■ Exercise aim
For this listing, reproduce the line with "Rocky Mountain Radon Solutions", the line with "in the eyes", and the lines between, exactly as they stand. Leave out pictures and all other lines.

■ Supplied entries

-----

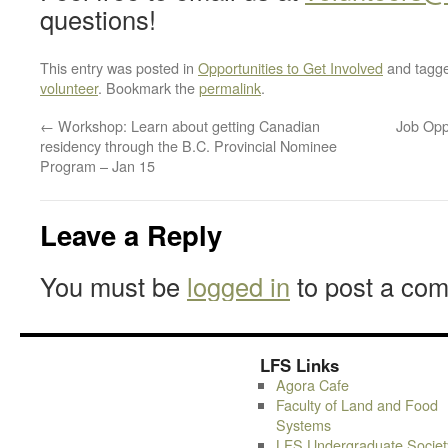
questions!
This entry was posted in
Opportunities to Get Involved
and tagg
volunteer
. Bookmark the
permalink
.
←
Workshop: Learn about getting Canadian
Job Opp
residency through the B.C. Provincial Nominee
Program – Jan 15
Leave a Reply
You must be
logged in
to post a co
LFS Links
Agora Cafe
Faculty of Land and Food
Systems
LFS Undergraduate Societ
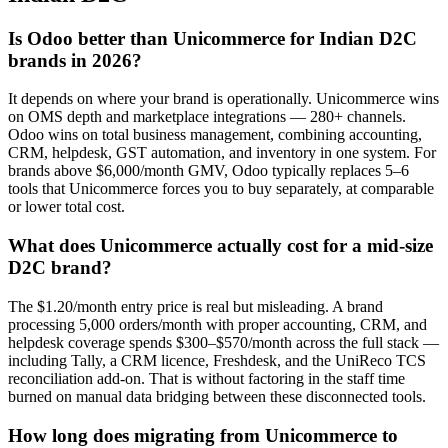
Is Odoo better than Unicommerce for Indian D2C
brands in 2026?
It depends on where your brand is operationally. Unicommerce wins
on OMS depth and marketplace integrations — 280+ channels.
Odoo wins on total business management, combining accounting,
CRM, helpdesk, GST automation, and inventory in one system. For
brands above $6,000/month GMV, Odoo typically replaces 5–6
tools that Unicommerce forces you to buy separately, at comparable
or lower total cost.
What does Unicommerce actually cost for a mid-size
D2C brand?
The $1.20/month entry price is real but misleading. A brand
processing 5,000 orders/month with proper accounting, CRM, and
helpdesk coverage spends $300–$570/month across the full stack —
including Tally, a CRM licence, Freshdesk, and the UniReco TCS
reconciliation add-on. That is without factoring in the staff time
burned on manual data bridging between these disconnected tools.
How long does migrating from Unicommerce to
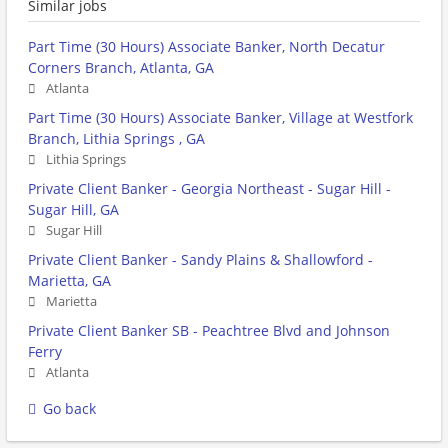
Similar jobs
Part Time (30 Hours) Associate Banker, North Decatur
Corners Branch, Atlanta, GA
Atlanta
Part Time (30 Hours) Associate Banker, Village at Westfork
Branch, Lithia Springs , GA
Lithia Springs
Private Client Banker - Georgia Northeast - Sugar Hill -
Sugar Hill, GA
Sugar Hill
Private Client Banker - Sandy Plains & Shallowford -
Marietta, GA
Marietta
Private Client Banker SB - Peachtree Blvd and Johnson
Ferry
Atlanta
Go back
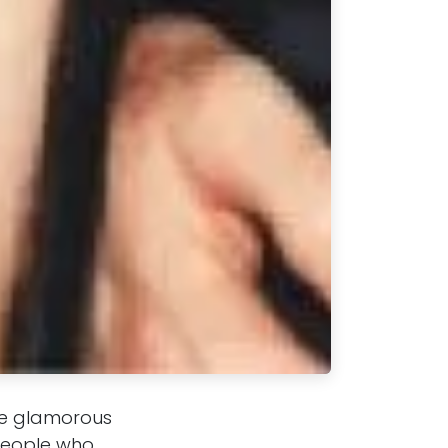
the glamorous
 people who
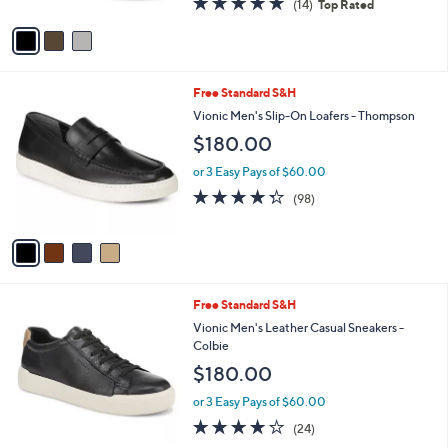
(14)
Top Rated
A
of
Reviews
v
5
a
Stars
i
l
4
Free Standard S&H
a
C
b
Vionic Men's Slip-On Loafers - Thompson
o
l
$180.00
l
e
o
or 3 Easy Pays of $60.00
r
4.3
98
(98)
s
of
Reviews
A
5
v
Stars
a
i
l
2
Free Standard S&H
a
C
b
Vionic Men's Leather Casual Sneakers -
o
l
Colbie
l
e
$180.00
o
r
or 3 Easy Pays of $60.00
s
4.1
24
(24)
A
of
Reviews
v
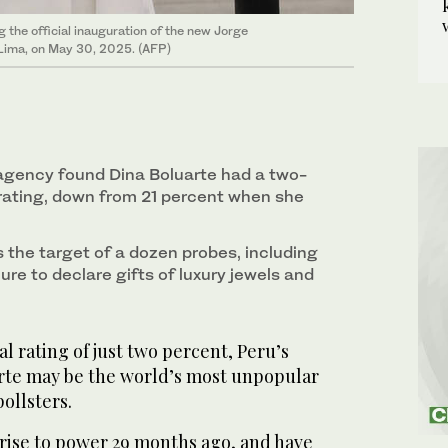
 the official inauguration of the new Jorge
n Lima, on May 30, 2025. (AFP)
 agency found Dina Boluarte had a two-
rating, down from 21 percent when she
 the target of a dozen probes, including
lure to declare gifts of luxury jewels and
l rating of just two percent, Peru’s
rte may be the world’s most unpopular
ollsters.
 rise to power 29 months ago, and have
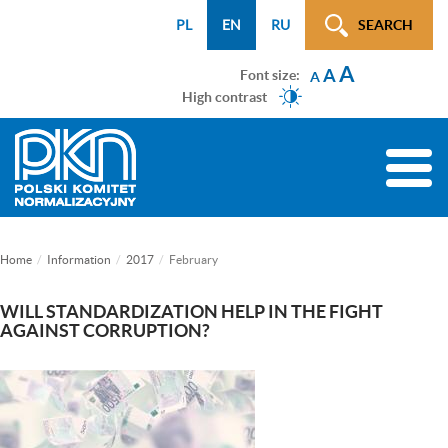
Menu
Przejdź
Przejdź
Przejdź
Przejdź
Mapa
PL
EN
RU
SEARCH
WCAG
do
do
do
do
strony
A
menu
treści
wyszukiwarki
menu
A
Font size:
A
głównego
bocznego
High contrast
(tylko
na
Toggle
podstronach)
naviga
Home
Information
2017
February
WILL STANDARDIZATION HELP IN THE FIGHT
AGAINST CORRUPTION?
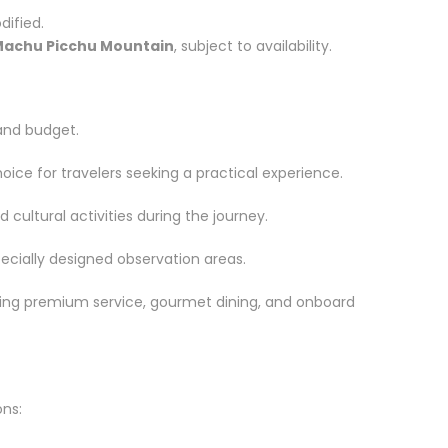
ified.
achu Picchu Mountain
, subject to availability.
 and budget.
ice for travelers seeking a practical experience.
ultural activities during the journey.
cially designed observation areas.
ring premium service, gourmet dining, and onboard
ons:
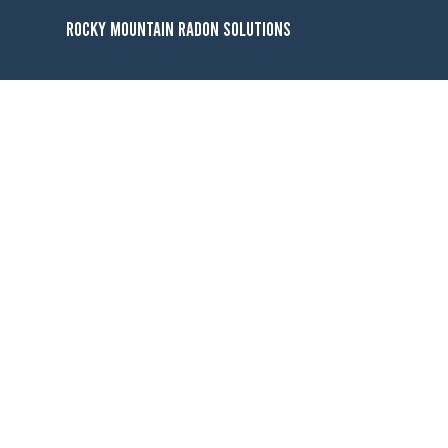
Rocky Mountain Radon Solutions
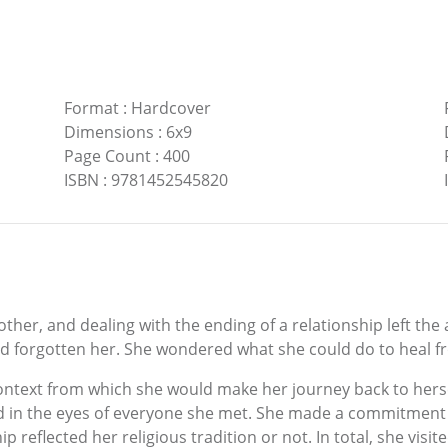
Format
:
Hardcover
Dimensions
:
6x9
Page Count
:
400
ISBN
:
9781452545820
ther, and dealing with the ending of a relationship left the 
ad forgotten her. She wondered what she could do to heal fr
ontext from which she would make her journey back to herself
 in the eyes of everyone she met. She made a commitment to 
p reflected her religious tradition or not. In total, she vis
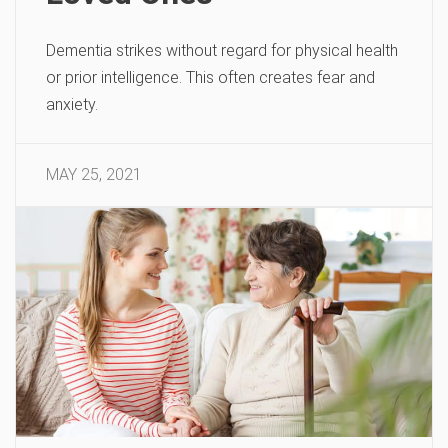
Dementia strikes without regard for physical health
or prior intelligence. This often creates fear and
anxiety.
MAY 25, 2021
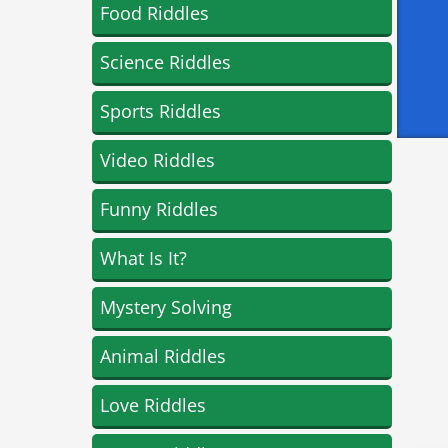
Food Riddles
Science Riddles
Sports Riddles
Video Riddles
Funny Riddles
What Is It?
Mystery Solving
Animal Riddles
Love Riddles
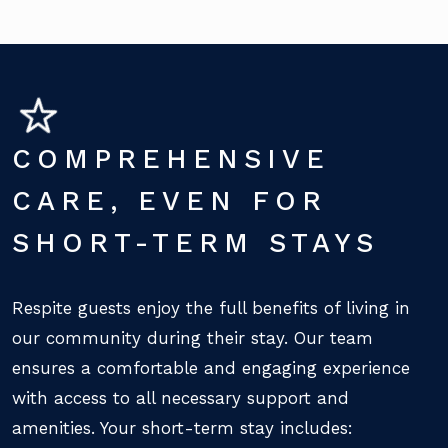
COMPREHENSIVE
CARE, EVEN FOR
SHORT-TERM STAYS
Respite guests enjoy the full benefits of living in
our community during their stay. Our team
ensures a comfortable and engaging experience
with access to all necessary support and
amenities. Your short-term stay includes:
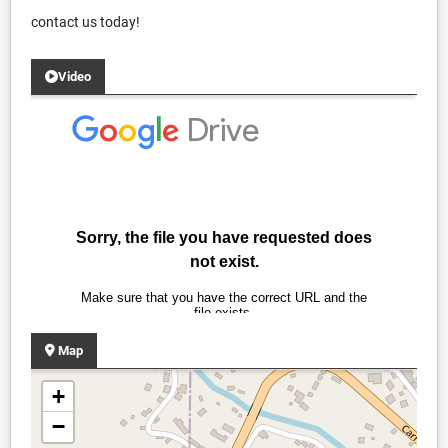
contact us today!
Video
Map
+
−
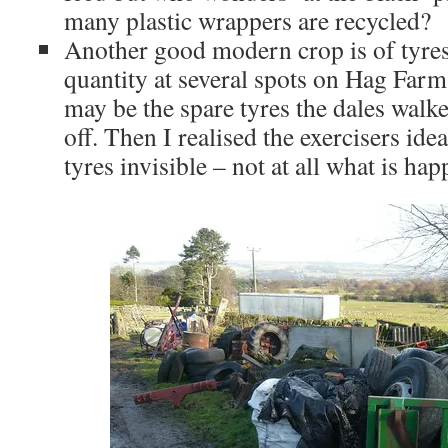
many plastic wrappers are recycled?
Another good modern crop is of tyres
quantity at several spots on Hag Farm. 
may be the spare tyres the dales walke
off. Then I realised the exercisers id
tyres invisible – not at all what is ha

-----

■ Response for this exercise
Rocky Mountain Radon Solutions
Format
:
Hardcover
Dimensions
:
6x9
Page Count
:
400
ISBN
:
9781452545820
ther, and dealing with the ending of a relationship left the 
ad forgotten her. She wondered what she could do to heal fr
ontext from which she would make her journey back to herself
 in the eyes of everyone she met. She made a commitment to 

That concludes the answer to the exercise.